Task prompt: Wherever pictures occur in the entries below, leave them out and retype the rest exactly.

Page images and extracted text
....................
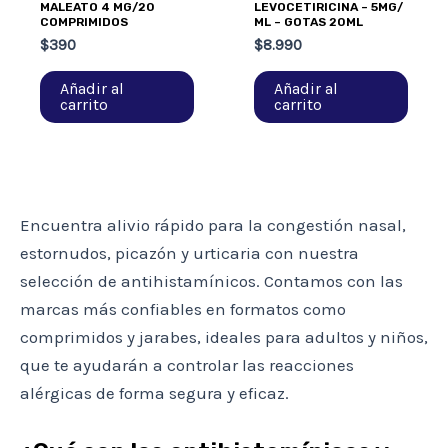
MALEATO 4 MG/20
LEVOCETIRICINA – 5MG/
COMPRIMIDOS
ML – GOTAS 20ML
$
390
$
8.990
Añadir al
Añadir al
carrito
carrito
Encuentra alivio rápido para la congestión nasal,
estornudos, picazón y urticaria con nuestra
selección de antihistamínicos. Contamos con las
marcas más confiables en formatos como
comprimidos y jarabes, ideales para adultos y niños,
que te ayudarán a controlar las reacciones
alérgicas de forma segura y eficaz.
....................
Response box:
MALEATO 4 MG/20
LEVOCETIRICINA – 5MG/
COMPRIMIDOS
ML – GOTAS 20ML
$
390
$
8.990
Añadir al
Añadir al
carrito
carrito
Encuentra alivio rápido para la congestión nasal,
estornudos, picazón y urticaria con nuestra
selección de antihistamínicos. Contamos con las
marcas más confiables en formatos como
comprimidos y jarabes, ideales para adultos y niños,
que te ayudarán a controlar las reacciones
alérgicas de forma segura y eficaz.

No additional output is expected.